Entouré d’un commando de fidèles : Sameer (Saïd Taghmaoui) , le tireur d’élite Charlie (Ewen Bremner) et le contrebandier indien (Eugene Brave Rock)  nos héros  s’aventurent derrière les lignes ennemies pour déjouer les plans du colonel Ludendorff (Danny Huston qui fait du Danny Huston) – que Diana pense être une incarnation du dieu Ares – et du Docteur Poison ( Elena Anaya) conceptrice d’un gaz mortel qui peut changer le cours de la guerre . Sans être mémorable  (même dans les comics Wonder Woman n’a pas d’ennemis  du niveau d’un Joker ou d’un Luthor) le trio de vilains fonctionne . Cette dernière partie dévouée à l’action  super-héroïque permet à Jenkins d’intégrer à son style assez classique les « ralentis-accélérés » de la grammaire visuelle  de l’action  « Snyderienne » (même si le meilleur imitateur reste Noam Murro dans la suite de 300) . La séquence d’action du No Man’s Land (qui fait référence à la  légende urbaine des Anges de Mons) est  réussie à la fois dynamique , lisible et  fidèle à ce que pouvait s’imaginer le lecteur de comics.  Ironiquement même si l’action se déroule vingt cinq ans auparavant Wonder Woman fini par ressembler  à Captain America the First Avenger (et à Thor pour sa partie mythologique) mais ces ressemblances tiennent plus à la mécanique de l’intrigue et la personnalité de son héroïne que d’une volonté délibérée de copier les films Marvel.

Le power couple de Wonder Woman – Steve Trevor (Chris Pine) et Diana (Gal Gadot)

Malgré ses qualités Wonder Woman ne parvient pas à échapper à la malédiction qui semble frapper  les troisièmes actes des films du DCEU avec un final gâché par des effets spéciaux proprement  indignes d’un production de cette envergure qui privent la séquence de son potentiel dramatique.

Il faut vraiment que Warner Bros fasse quelque chose au niveau des prestataires d’effets spéciaux, cela fait déjà trois productions majeures (Batman v Superman, Le Roi Arthur : La Légende d’Excalibur et donc Wonder Woman) qui se terminent par des effets spéciaux dignes d’une cinématique de jeux vidéos des années quatre vingt-dix.
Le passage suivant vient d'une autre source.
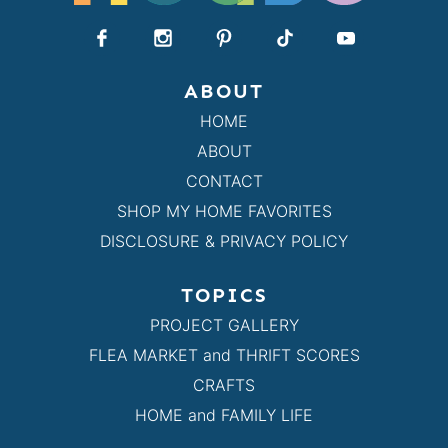
ABOUT
HOME
ABOUT
CONTACT
SHOP MY HOME FAVORITES
DISCLOSURE & PRIVACY POLICY
TOPICS
PROJECT GALLERY
FLEA MARKET and THRIFT SCORES
CRAFTS
HOME and FAMILY LIFE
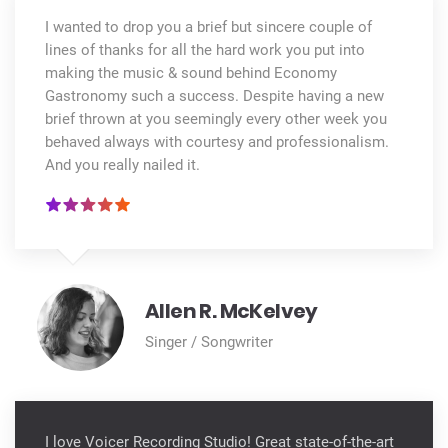
I wanted to drop you a brief but sincere couple of
lines of thanks for all the hard work you put into
making the music & sound behind Economy
Gastronomy such a success. Despite having a new
brief thrown at you seemingly every other week you
behaved always with courtesy and professionalism.
And you really nailed it.
Allen R. McKelvey
Singer / Songwriter
I love Voicer Recording Studio! Great state-of-the-art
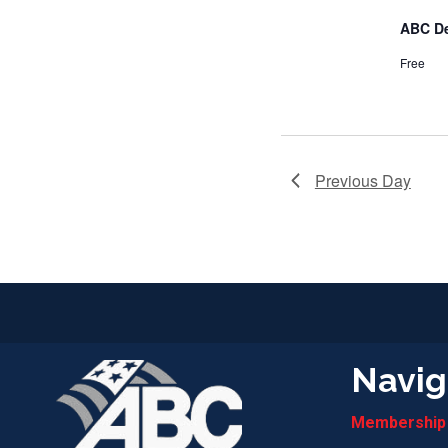
ABC D
Free
Previous Day
Navig
Membership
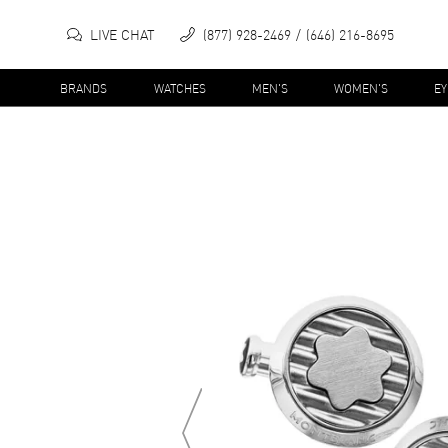
LIVE CHAT
(877) 928-2469
(646) 216-8695
BRANDS
WATCHES
MEN'S
WOMEN'S
E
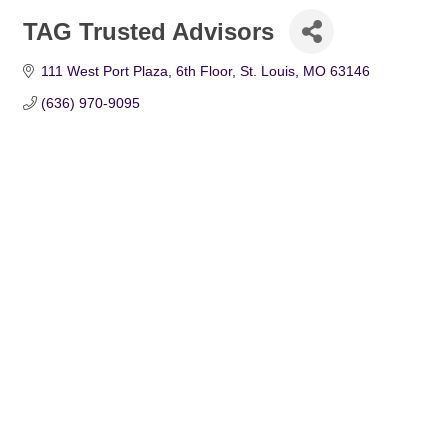
TAG Trusted Advisors
111 West Port Plaza, 6th Floor
St. Louis
MO
63146
(636) 970-9095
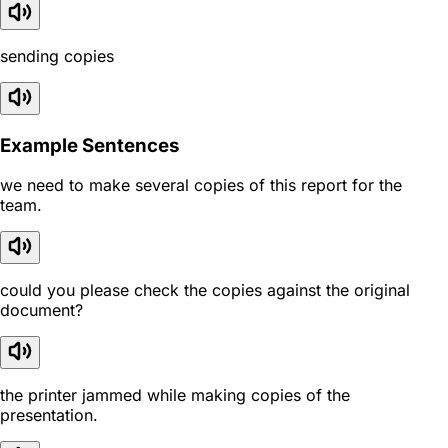
sending copies
Example Sentences
we need to make several copies of this report for the
team.
could you please check the copies against the original
document?
the printer jammed while making copies of the
presentation.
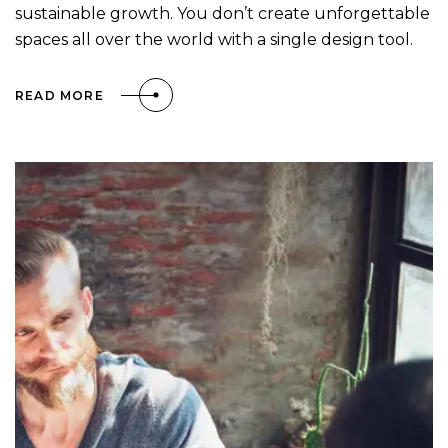
sustainable growth. You don’t create unforgettable
spaces all over the world with a single design tool.
READ MORE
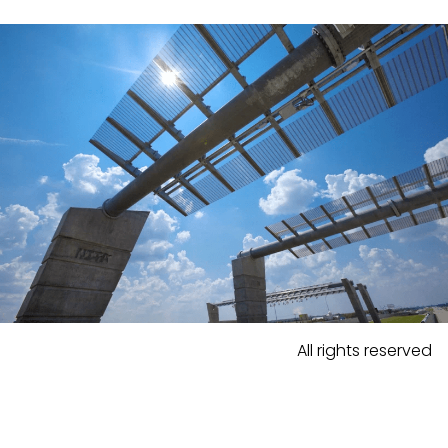
All rights reserved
Quand on voit la qualité de ceux mis en oeuvre dans les productions Marvel équivalentes comme Doctor Strange, c’est un écart que le studio se doit de combler rapidement. C’est d’autant plus regrettable que les crédits techniques sont par ailleurs impeccables , la direction artistique d’Aline Bonetto on l’a dit, la photographie de Matthew Jensen (Chronicle, la série Game of Thrones) qui sait retranscrire les tonalités  et les cadrages des cases de comics ou  le montage fluide de Martin Walsh (V pour vendetta).La musique de Rupert Gregson-Williams est parfois trop démonstrative mais je me suis réjoui qu’il reprenne le thème de Wonder Woman au violoncelle électrique  de BvS  lors des scènes d’action (oui c’est moi!).

Conclusion : Si le film n’est pas exempt de défaut – la mise en scène de Patty Jenkins est  anonyme, le jeu de Gal Gadot perfectible, le dernier acte rendu illisible par des effets visuels indigents – son rythme, sa fidélité au personnage  et son approche entre Donner et Snyder  semble être la meilleure voie à suivre pour les futurs films du DCEU.